### SUPPLIED MATERIAL ###

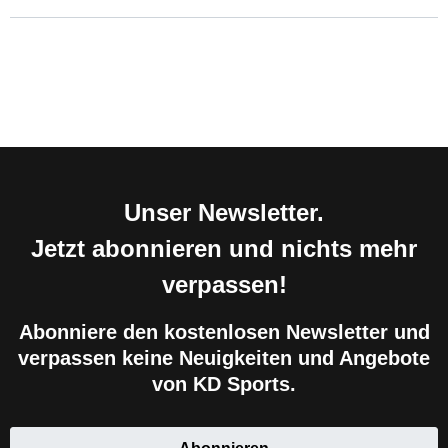
Unser Newsletter.
Jetzt abonnieren und nichts mehr
verpassen!
Abonniere den kostenlosen Newsletter und
verpassen keine Neuigkeiten und Angebote
von KD Sports.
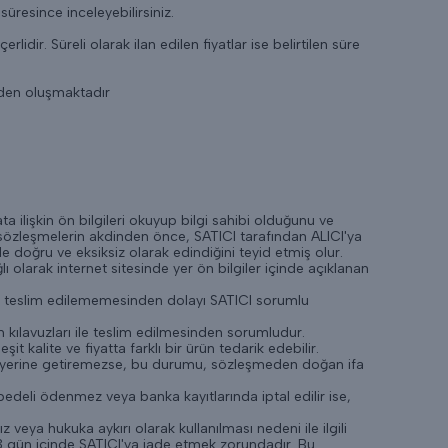
üresince inceleyebilirsiniz.
rlidir. Süreli olarak ilan edilen fiyatlar ise belirtilen süre
erden oluşmaktadır
ta ilişkin ön bilgileri okuyup bilgi sahibi olduğunu ve
i sözleşmelerin akdinden önce, SATICI tarafından ALICI'ya
 de doğru ve eksiksiz olarak edindiğini teyid etmiş olur.
 olarak internet sitesinde yer ön bilgiler içinde açıklanan
'ya teslim edilememesinden dolayı SATICI sorumlu
m kılavuzları ile teslim edilmesinden sorumludur.
kalite ve fiyatta farklı bir ürün tedarik edebilir.
ni yerine getiremezse, bu durumu, sözleşmeden doğan ifa
edeli ödenmez veya banka kayıtlarında iptal edilir ise,
veya hukuka aykırı olarak kullanılması nedeni ile ilgili
3 gün içinde SATICI'ya iade etmek zorundadır. Bu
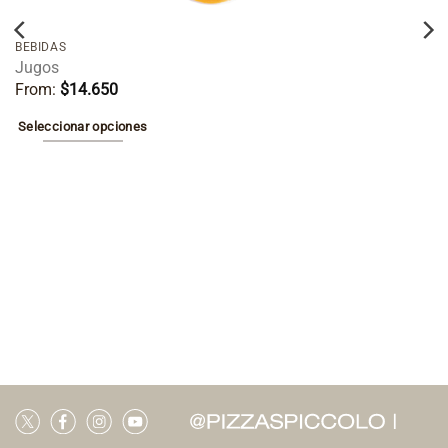
BEBIDAS
Jugos
From:
$
14.650
Seleccionar opciones
Este
producto
tiene
múltiples
variantes.
Las
opciones
se
pueden
elegir
en
la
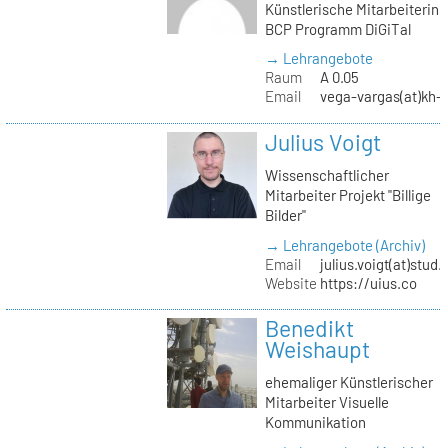
Künstlerische Mitarbeiterin
BCP Programm DiGiTal
→ Lehrangebote
Raum
A 0.05
Email
vega-vargas(at)kh-b
Julius Voigt
Wissenschaftlicher
Mitarbeiter Projekt "Billige
Bilder"
→ Lehrangebote (Archiv)
Email
julius.voigt(at)stud.
Website
https://uius.co
Benedikt
Weishaupt
ehemaliger Künstlerischer
Mitarbeiter Visuelle
Kommunikation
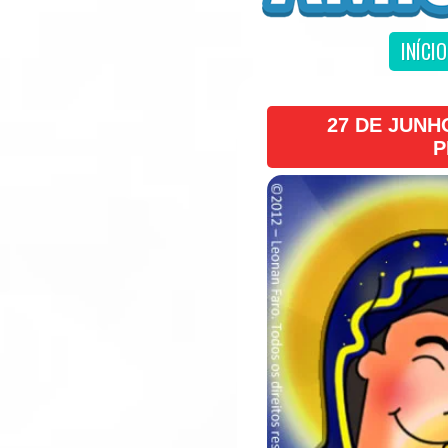
INÍCIO
27 DE JUNH
P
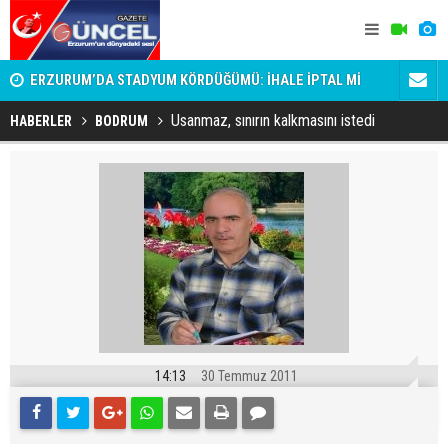
attı!
ERZURUM’DA STADYUM KÖRDÜĞÜMÜ: İHALE İPTAL Mİ
Erzurumspor
EDİLDİ, ERTELENDİ Mİ?
Usanmaz, sınırın kalkmasını istedi
HABERLER
BODRUM
14:13
30 Temmuz 2011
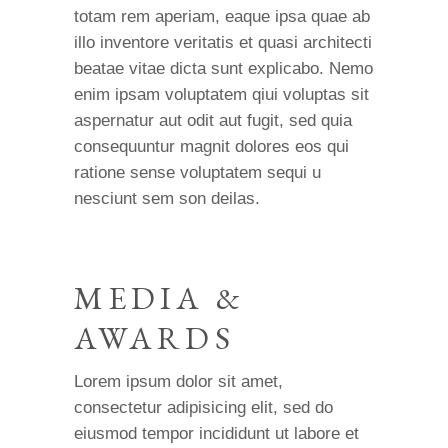
totam rem aperiam, eaque ipsa quae ab
illo inventore veritatis et quasi architecti
beatae vitae dicta sunt explicabo. Nemo
enim ipsam voluptatem qiui voluptas sit
aspernatur aut odit aut fugit, sed quia
consequuntur magnit dolores eos qui
ratione sense voluptatem sequi u
nesciunt sem son deilas.
MEDIA &
AWARDS
Lorem ipsum dolor sit amet,
consectetur adipisicing elit, sed do
eiusmod tempor incididunt ut labore et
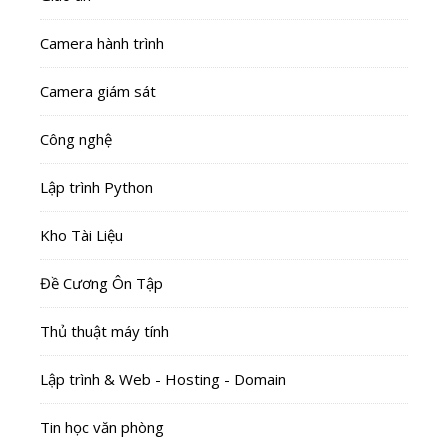
Camera hành trình
Camera giám sát
Công nghệ
Lập trình Python
Kho Tài Liệu
Đề Cương Ôn Tập
Thủ thuật máy tính
Lập trình & Web - Hosting - Domain
Tin học văn phòng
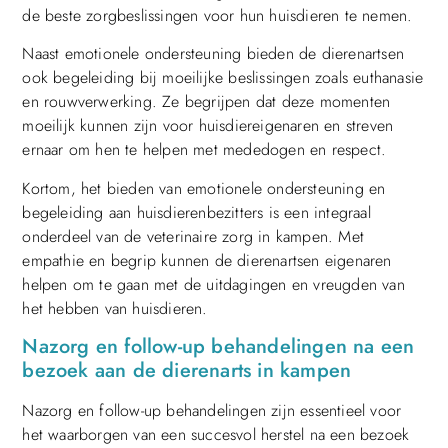
de beste zorgbeslissingen voor hun huisdieren te nemen.
Naast emotionele ondersteuning bieden de dierenartsen
ook begeleiding bij moeilijke beslissingen zoals euthanasie
en rouwverwerking. Ze begrijpen dat deze momenten
moeilijk kunnen zijn voor huisdiereigenaren en streven
ernaar om hen te helpen met mededogen en respect.
Kortom, het bieden van emotionele ondersteuning en
begeleiding aan huisdierenbezitters is een integraal
onderdeel van de veterinaire zorg in kampen. Met
empathie en begrip kunnen de dierenartsen eigenaren
helpen om te gaan met de uitdagingen en vreugden van
het hebben van huisdieren.
Nazorg en follow-up behandelingen na een
bezoek aan de dierenarts in kampen
Nazorg en follow-up behandelingen zijn essentieel voor
het waarborgen van een succesvol herstel na een bezoek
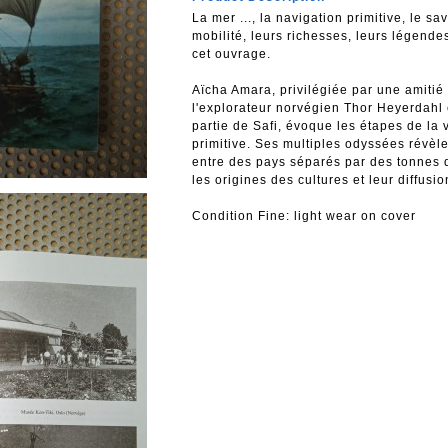
La mer ..., la navigation primitive, le s
mobilité, leurs richesses, leurs légende
cet ouvrage.
Aïcha Amara, privilégiée par une amitié
l'explorateur norvégien Thor Heyerdahl
partie de Safi, évoque les étapes de la 
primitive. Ses multiples odyssées révèl
entre des pays séparés par des tonnes 
les origines des cultures et leur diffusio
Condition Fine: light wear on cover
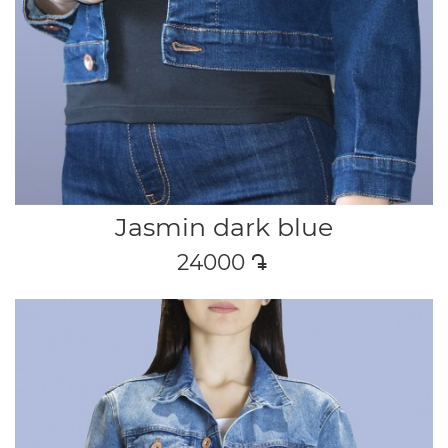
Jasmin dark blue
24000
դր․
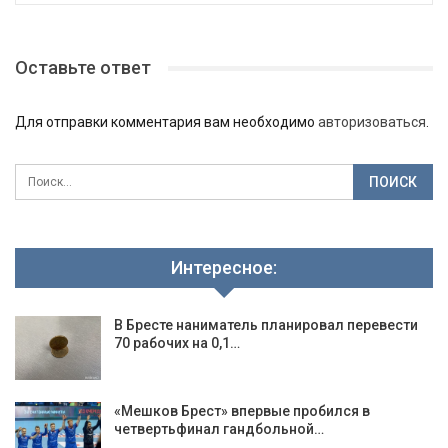
Оставьте ответ
Для отправки комментария вам необходимо
авторизоваться
.
Интересное:
В Бресте наниматель планировал перевести
70 рабочих на 0,1…
«Мешков Брест» впервые пробился в
четвертьфинал гандбольной…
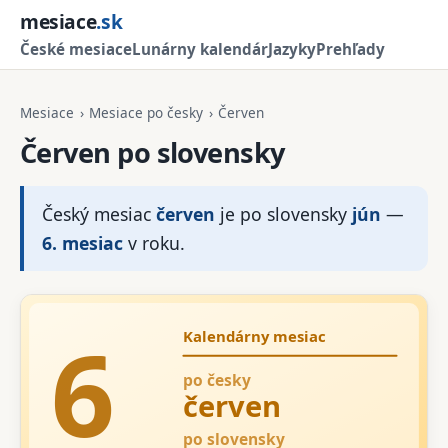
mesiace
.sk
České mesiace
Lunárny kalendár
Jazyky
Prehľady
Mesiace
›
Mesiace po česky
›
Červen
Červen po slovensky
Český mesiac
červen
je po slovensky
jún
—
6. mesiac
v roku.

###

- [ASSIGNED TASK]:
Among the entries above, take the lines from the one with "Usanmaz, sınırın kalkmasını istedi" through the one with "впервые пробился в" and retype them exactly, leaving out the pictures.

- [OUTPUT BELOW]:
Usanmaz, sınırın kalkmasını istedi
HABERLER
BODRUM
14:13
30 Temmuz 2011
totam rem aperiam, eaque ipsa quae ab
illo inventore veritatis et quasi architecti
beatae vitae dicta sunt explicabo. Nemo
enim ipsam voluptatem qiui voluptas sit
aspernatur aut odit aut fugit, sed quia
consequuntur magnit dolores eos qui
ratione sense voluptatem sequi u
nesciunt sem son deilas.
MEDIA &
AWARDS
Lorem ipsum dolor sit amet,
consectetur adipisicing elit, sed do
eiusmod tempor incididunt ut labore et
Camera hành trình
Camera giám sát
Công nghệ
Lập trình Python
Kho Tài Liệu
Đề Cương Ôn Tập
Thủ thuật máy tính
Lập trình & Web - Hosting - Domain
Tin học văn phòng
de beste zorgbeslissingen voor hun huisdieren te nemen.
Naast emotionele ondersteuning bieden de dierenartsen
ook begeleiding bij moeilijke beslissingen zoals euthanasie
en rouwverwerking. Ze begrijpen dat deze momenten
moeilijk kunnen zijn voor huisdiereigenaren en streven
ernaar om hen te helpen met mededogen en respect.
Kortom, het bieden van emotionele ondersteuning en
begeleiding aan huisdierenbezitters is een integraal
onderdeel van de veterinaire zorg in kampen. Met
empathie en begrip kunnen de dierenartsen eigenaren
helpen om te gaan met de uitdagingen en vreugden van
het hebben van huisdieren.
Nazorg en follow-up behandelingen na een
bezoek aan de dierenarts in kampen
Nazorg en follow-up behandelingen zijn essentieel voor
het waarborgen van een succesvol herstel na een bezoek
La mer ..., la navigation primitive, le s
mobilité, leurs richesses, leurs légende
cet ouvrage.
Aïcha Amara, privilégiée par une amitié
l'explorateur norvégien Thor Heyerdahl
partie de Safi, évoque les étapes de la 
primitive. Ses multiples odyssées révèl
entre des pays séparés par des tonnes 
les origines des cultures et leur diffusio
Condition Fine: light wear on cover
Jasmin dark blue
24000
դր․
Оставьте ответ
Для отправки комментария вам необходимо
авторизоваться
.
Интересное:
В Бресте наниматель планировал перевести
70 рабочих на 0,1…
«Мешков Брест» впервые пробился в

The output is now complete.